BEGIN Exercise data
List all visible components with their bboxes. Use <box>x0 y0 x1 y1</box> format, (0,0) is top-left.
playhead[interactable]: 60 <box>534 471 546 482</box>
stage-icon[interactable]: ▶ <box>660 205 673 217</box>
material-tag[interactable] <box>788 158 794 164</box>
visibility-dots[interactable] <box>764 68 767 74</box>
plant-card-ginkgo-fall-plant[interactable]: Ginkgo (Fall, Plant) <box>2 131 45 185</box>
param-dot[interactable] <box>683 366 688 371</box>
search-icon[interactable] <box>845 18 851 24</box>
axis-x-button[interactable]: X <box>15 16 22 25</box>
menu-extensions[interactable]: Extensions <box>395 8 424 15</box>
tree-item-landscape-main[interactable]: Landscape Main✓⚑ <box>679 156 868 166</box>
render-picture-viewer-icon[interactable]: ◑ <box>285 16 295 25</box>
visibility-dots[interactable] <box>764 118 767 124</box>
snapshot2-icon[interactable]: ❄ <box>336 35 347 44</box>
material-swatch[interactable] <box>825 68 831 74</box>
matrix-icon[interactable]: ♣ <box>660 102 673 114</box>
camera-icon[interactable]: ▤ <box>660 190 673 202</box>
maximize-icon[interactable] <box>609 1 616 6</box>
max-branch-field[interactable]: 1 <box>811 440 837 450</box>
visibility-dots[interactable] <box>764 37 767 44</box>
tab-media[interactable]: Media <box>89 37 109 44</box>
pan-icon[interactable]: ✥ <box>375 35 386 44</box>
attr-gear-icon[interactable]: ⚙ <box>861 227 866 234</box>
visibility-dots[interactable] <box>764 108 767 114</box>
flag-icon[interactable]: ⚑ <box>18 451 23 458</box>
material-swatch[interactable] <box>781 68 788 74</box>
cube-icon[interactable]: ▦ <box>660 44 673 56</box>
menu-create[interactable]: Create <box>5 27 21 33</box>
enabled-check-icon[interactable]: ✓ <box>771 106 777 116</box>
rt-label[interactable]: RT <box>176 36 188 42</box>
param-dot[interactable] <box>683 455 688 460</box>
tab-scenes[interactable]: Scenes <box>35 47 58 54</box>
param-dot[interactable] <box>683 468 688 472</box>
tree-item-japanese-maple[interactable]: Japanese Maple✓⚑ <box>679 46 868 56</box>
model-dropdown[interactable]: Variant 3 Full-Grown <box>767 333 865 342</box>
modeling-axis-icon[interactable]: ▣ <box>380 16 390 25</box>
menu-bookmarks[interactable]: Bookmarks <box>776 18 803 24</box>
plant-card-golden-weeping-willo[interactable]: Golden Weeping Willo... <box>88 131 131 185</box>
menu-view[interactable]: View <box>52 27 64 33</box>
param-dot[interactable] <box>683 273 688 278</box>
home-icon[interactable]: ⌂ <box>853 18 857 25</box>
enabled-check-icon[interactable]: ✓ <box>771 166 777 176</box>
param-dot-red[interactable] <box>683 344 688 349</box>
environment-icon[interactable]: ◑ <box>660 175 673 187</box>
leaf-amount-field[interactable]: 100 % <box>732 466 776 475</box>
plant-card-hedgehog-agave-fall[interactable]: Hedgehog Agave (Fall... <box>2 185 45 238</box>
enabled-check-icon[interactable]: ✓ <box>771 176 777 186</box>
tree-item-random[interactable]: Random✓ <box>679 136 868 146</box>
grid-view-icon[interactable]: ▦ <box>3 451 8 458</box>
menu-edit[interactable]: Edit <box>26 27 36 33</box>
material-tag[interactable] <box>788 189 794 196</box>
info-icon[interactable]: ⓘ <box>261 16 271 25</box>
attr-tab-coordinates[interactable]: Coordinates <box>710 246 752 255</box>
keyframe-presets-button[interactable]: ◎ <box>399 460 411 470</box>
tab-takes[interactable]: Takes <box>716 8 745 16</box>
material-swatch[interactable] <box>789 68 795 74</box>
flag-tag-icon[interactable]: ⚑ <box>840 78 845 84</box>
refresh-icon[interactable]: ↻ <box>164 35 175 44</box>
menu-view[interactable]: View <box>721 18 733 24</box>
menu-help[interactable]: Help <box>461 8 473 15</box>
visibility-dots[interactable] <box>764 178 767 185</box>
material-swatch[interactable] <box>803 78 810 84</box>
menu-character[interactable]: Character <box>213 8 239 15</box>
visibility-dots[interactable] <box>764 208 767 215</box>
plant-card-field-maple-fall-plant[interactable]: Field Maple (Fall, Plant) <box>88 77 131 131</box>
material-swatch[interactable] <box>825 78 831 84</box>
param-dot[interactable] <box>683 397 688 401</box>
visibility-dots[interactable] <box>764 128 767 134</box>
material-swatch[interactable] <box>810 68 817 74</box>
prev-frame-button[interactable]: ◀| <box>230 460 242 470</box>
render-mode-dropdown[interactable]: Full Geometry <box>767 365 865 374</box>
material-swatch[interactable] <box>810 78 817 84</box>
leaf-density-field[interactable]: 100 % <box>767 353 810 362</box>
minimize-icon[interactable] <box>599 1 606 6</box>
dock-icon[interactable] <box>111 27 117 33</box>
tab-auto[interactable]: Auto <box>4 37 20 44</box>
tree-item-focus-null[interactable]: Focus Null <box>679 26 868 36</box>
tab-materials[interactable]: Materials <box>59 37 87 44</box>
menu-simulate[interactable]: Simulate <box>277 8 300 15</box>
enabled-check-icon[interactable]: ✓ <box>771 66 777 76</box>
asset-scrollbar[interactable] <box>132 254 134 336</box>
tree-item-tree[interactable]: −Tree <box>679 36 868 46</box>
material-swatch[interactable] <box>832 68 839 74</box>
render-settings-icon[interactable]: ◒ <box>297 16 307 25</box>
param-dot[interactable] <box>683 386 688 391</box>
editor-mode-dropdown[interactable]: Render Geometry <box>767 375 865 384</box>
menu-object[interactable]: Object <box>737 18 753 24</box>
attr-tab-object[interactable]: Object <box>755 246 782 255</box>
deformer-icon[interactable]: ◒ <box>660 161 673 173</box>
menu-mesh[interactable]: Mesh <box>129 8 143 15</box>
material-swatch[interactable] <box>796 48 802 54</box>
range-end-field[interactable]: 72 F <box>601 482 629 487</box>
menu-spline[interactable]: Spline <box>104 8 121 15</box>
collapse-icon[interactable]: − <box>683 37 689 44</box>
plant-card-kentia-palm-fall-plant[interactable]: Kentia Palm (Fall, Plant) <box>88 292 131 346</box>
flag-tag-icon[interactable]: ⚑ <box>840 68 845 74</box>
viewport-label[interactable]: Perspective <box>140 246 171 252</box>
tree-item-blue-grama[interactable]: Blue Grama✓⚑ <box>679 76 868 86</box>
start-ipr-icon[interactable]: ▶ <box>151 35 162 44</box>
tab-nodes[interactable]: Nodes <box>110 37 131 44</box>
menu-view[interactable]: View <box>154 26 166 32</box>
END Exercise data
» **Action item**: Write the records out once more. Change nothing.

» **Written answer**:
List all visible components with their bboxes. Use <box>x0 y0 x1 y1</box> format, (0,0) is top-left.
playhead[interactable]: 60 <box>534 471 546 482</box>
stage-icon[interactable]: ▶ <box>660 205 673 217</box>
material-tag[interactable] <box>788 158 794 164</box>
visibility-dots[interactable] <box>764 68 767 74</box>
plant-card-ginkgo-fall-plant[interactable]: Ginkgo (Fall, Plant) <box>2 131 45 185</box>
param-dot[interactable] <box>683 366 688 371</box>
search-icon[interactable] <box>845 18 851 24</box>
axis-x-button[interactable]: X <box>15 16 22 25</box>
menu-extensions[interactable]: Extensions <box>395 8 424 15</box>
tree-item-landscape-main[interactable]: Landscape Main✓⚑ <box>679 156 868 166</box>
render-picture-viewer-icon[interactable]: ◑ <box>285 16 295 25</box>
visibility-dots[interactable] <box>764 118 767 124</box>
snapshot2-icon[interactable]: ❄ <box>336 35 347 44</box>
material-swatch[interactable] <box>825 68 831 74</box>
matrix-icon[interactable]: ♣ <box>660 102 673 114</box>
camera-icon[interactable]: ▤ <box>660 190 673 202</box>
maximize-icon[interactable] <box>609 1 616 6</box>
max-branch-field[interactable]: 1 <box>811 440 837 450</box>
visibility-dots[interactable] <box>764 37 767 44</box>
tab-media[interactable]: Media <box>89 37 109 44</box>
pan-icon[interactable]: ✥ <box>375 35 386 44</box>
attr-gear-icon[interactable]: ⚙ <box>861 227 866 234</box>
visibility-dots[interactable] <box>764 108 767 114</box>
flag-icon[interactable]: ⚑ <box>18 451 23 458</box>
material-swatch[interactable] <box>781 68 788 74</box>
cube-icon[interactable]: ▦ <box>660 44 673 56</box>
menu-create[interactable]: Create <box>5 27 21 33</box>
enabled-check-icon[interactable]: ✓ <box>771 106 777 116</box>
rt-label[interactable]: RT <box>176 36 188 42</box>
param-dot[interactable] <box>683 455 688 460</box>
tab-scenes[interactable]: Scenes <box>35 47 58 54</box>
param-dot[interactable] <box>683 468 688 472</box>
tree-item-japanese-maple[interactable]: Japanese Maple✓⚑ <box>679 46 868 56</box>
model-dropdown[interactable]: Variant 3 Full-Grown <box>767 333 865 342</box>
modeling-axis-icon[interactable]: ▣ <box>380 16 390 25</box>
menu-bookmarks[interactable]: Bookmarks <box>776 18 803 24</box>
plant-card-golden-weeping-willo[interactable]: Golden Weeping Willo... <box>88 131 131 185</box>
menu-view[interactable]: View <box>52 27 64 33</box>
param-dot[interactable] <box>683 273 688 278</box>
home-icon[interactable]: ⌂ <box>853 18 857 25</box>
enabled-check-icon[interactable]: ✓ <box>771 166 777 176</box>
param-dot-red[interactable] <box>683 344 688 349</box>
environment-icon[interactable]: ◑ <box>660 175 673 187</box>
leaf-amount-field[interactable]: 100 % <box>732 466 776 475</box>
plant-card-hedgehog-agave-fall[interactable]: Hedgehog Agave (Fall... <box>2 185 45 238</box>
enabled-check-icon[interactable]: ✓ <box>771 176 777 186</box>
tree-item-random[interactable]: Random✓ <box>679 136 868 146</box>
grid-view-icon[interactable]: ▦ <box>3 451 8 458</box>
menu-edit[interactable]: Edit <box>26 27 36 33</box>
material-tag[interactable] <box>788 189 794 196</box>
info-icon[interactable]: ⓘ <box>261 16 271 25</box>
attr-tab-coordinates[interactable]: Coordinates <box>710 246 752 255</box>
keyframe-presets-button[interactable]: ◎ <box>399 460 411 470</box>
tab-takes[interactable]: Takes <box>716 8 745 16</box>
material-swatch[interactable] <box>789 68 795 74</box>
flag-tag-icon[interactable]: ⚑ <box>840 78 845 84</box>
refresh-icon[interactable]: ↻ <box>164 35 175 44</box>
menu-view[interactable]: View <box>721 18 733 24</box>
menu-help[interactable]: Help <box>461 8 473 15</box>
visibility-dots[interactable] <box>764 178 767 185</box>
material-swatch[interactable] <box>803 78 810 84</box>
menu-character[interactable]: Character <box>213 8 239 15</box>
visibility-dots[interactable] <box>764 208 767 215</box>
plant-card-field-maple-fall-plant[interactable]: Field Maple (Fall, Plant) <box>88 77 131 131</box>
material-swatch[interactable] <box>825 78 831 84</box>
param-dot[interactable] <box>683 397 688 401</box>
visibility-dots[interactable] <box>764 128 767 134</box>
material-swatch[interactable] <box>810 68 817 74</box>
prev-frame-button[interactable]: ◀| <box>230 460 242 470</box>
render-mode-dropdown[interactable]: Full Geometry <box>767 365 865 374</box>
material-swatch[interactable] <box>810 78 817 84</box>
leaf-density-field[interactable]: 100 % <box>767 353 810 362</box>
minimize-icon[interactable] <box>599 1 606 6</box>
dock-icon[interactable] <box>111 27 117 33</box>
tab-auto[interactable]: Auto <box>4 37 20 44</box>
tree-item-focus-null[interactable]: Focus Null <box>679 26 868 36</box>
tab-materials[interactable]: Materials <box>59 37 87 44</box>
menu-simulate[interactable]: Simulate <box>277 8 300 15</box>
enabled-check-icon[interactable]: ✓ <box>771 66 777 76</box>
asset-scrollbar[interactable] <box>132 254 134 336</box>
tree-item-tree[interactable]: −Tree <box>679 36 868 46</box>
material-swatch[interactable] <box>832 68 839 74</box>
render-settings-icon[interactable]: ◒ <box>297 16 307 25</box>
param-dot[interactable] <box>683 386 688 391</box>
editor-mode-dropdown[interactable]: Render Geometry <box>767 375 865 384</box>
menu-object[interactable]: Object <box>737 18 753 24</box>
attr-tab-object[interactable]: Object <box>755 246 782 255</box>
deformer-icon[interactable]: ◒ <box>660 161 673 173</box>
menu-mesh[interactable]: Mesh <box>129 8 143 15</box>
material-swatch[interactable] <box>796 48 802 54</box>
range-end-field[interactable]: 72 F <box>601 482 629 487</box>
menu-spline[interactable]: Spline <box>104 8 121 15</box>
collapse-icon[interactable]: − <box>683 37 689 44</box>
plant-card-kentia-palm-fall-plant[interactable]: Kentia Palm (Fall, Plant) <box>88 292 131 346</box>
flag-tag-icon[interactable]: ⚑ <box>840 68 845 74</box>
viewport-label[interactable]: Perspective <box>140 246 171 252</box>
tree-item-blue-grama[interactable]: Blue Grama✓⚑ <box>679 76 868 86</box>
start-ipr-icon[interactable]: ▶ <box>151 35 162 44</box>
tab-nodes[interactable]: Nodes <box>110 37 131 44</box>
menu-view[interactable]: View <box>154 26 166 32</box>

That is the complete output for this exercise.